NameTypeWhy It MattersOwnerFreshnessCaveat
otp_monthly table Primary analytical table used in this page's computations. Produced by Data Ingestion. Updated when the producing pipeline step is rerun. Coverage depends on upstream source availability and ETL assumptions.
route_stops table Primary analytical table used in this page's computations. Produced by Data Ingestion. Updated when the producing pipeline step is rerun. Coverage depends on upstream source availability and ETL assumptions.
routes table Primary analytical table used in this page's computations. Produced by Data Ingestion. Updated when the producing pipeline step is rerun. Coverage depends on upstream source availability and ETL assumptions.

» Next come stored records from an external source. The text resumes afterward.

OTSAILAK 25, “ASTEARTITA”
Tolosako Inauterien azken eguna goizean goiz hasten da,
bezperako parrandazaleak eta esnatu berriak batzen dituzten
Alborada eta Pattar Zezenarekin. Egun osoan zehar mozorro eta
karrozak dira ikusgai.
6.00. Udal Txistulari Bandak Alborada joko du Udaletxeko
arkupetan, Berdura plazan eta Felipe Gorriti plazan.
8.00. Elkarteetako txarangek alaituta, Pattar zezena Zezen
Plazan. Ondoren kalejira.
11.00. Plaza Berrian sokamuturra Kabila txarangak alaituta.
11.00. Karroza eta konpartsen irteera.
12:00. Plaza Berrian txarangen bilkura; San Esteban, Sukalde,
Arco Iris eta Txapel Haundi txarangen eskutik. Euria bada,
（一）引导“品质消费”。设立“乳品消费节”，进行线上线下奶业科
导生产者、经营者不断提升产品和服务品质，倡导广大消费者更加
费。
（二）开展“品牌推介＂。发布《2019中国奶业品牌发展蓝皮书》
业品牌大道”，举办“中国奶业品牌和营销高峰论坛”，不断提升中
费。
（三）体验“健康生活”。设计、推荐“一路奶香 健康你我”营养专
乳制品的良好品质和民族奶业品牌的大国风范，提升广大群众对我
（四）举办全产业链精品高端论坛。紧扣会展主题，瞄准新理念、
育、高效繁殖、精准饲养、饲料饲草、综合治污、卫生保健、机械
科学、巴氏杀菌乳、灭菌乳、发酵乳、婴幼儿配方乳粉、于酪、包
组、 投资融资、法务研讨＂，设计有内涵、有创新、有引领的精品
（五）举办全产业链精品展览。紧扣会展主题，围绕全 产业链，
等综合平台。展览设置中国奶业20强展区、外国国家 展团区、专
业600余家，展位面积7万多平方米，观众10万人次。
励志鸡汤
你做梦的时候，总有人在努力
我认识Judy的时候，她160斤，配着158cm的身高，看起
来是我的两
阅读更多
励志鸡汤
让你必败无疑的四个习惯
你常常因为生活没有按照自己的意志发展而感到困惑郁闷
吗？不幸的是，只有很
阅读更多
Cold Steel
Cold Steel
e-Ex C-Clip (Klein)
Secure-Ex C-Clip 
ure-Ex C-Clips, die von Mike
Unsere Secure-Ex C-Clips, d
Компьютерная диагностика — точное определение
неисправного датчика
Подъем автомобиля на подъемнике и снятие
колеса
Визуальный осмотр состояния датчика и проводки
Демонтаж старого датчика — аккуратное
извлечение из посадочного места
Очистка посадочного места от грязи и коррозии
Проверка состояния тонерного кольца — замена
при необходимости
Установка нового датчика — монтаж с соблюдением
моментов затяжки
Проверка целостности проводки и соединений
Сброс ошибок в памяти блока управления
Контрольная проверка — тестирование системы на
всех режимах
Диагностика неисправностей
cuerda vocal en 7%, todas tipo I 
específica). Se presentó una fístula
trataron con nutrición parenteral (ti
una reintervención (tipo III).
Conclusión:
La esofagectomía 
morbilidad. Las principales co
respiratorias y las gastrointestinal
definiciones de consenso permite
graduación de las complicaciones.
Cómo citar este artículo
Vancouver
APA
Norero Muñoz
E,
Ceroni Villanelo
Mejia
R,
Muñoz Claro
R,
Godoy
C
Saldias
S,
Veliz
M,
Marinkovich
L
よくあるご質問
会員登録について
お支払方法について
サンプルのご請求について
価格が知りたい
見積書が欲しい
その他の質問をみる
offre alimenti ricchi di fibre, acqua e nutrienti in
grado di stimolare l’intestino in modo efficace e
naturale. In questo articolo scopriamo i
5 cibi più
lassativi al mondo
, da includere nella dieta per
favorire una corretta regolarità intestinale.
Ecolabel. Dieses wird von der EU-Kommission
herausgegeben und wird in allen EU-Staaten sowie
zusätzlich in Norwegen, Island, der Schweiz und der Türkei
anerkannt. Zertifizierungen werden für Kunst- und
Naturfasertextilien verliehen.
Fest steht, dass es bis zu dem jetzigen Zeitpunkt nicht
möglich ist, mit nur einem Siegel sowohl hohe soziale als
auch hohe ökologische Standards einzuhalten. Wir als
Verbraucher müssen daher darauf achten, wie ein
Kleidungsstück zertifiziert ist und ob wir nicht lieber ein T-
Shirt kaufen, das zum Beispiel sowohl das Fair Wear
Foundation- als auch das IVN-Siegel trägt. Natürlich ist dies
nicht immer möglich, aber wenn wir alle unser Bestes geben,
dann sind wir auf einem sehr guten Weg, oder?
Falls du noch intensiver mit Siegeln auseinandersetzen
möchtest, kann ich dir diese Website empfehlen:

scheduled_trips_monthly table Primary analytical table used in this page's computations. Produced by Scheduled Trips ETL. Updated when the producing pipeline step is rerun. Coverage depends on upstream source availability and ETL assumptions.
polars dependency Runtime dependency required for this page's pipeline or analysis code. Open-source Python ecosystem maintainers. Version pinned by project environment until dependency updates are applied. Library updates may change behavior or defaults.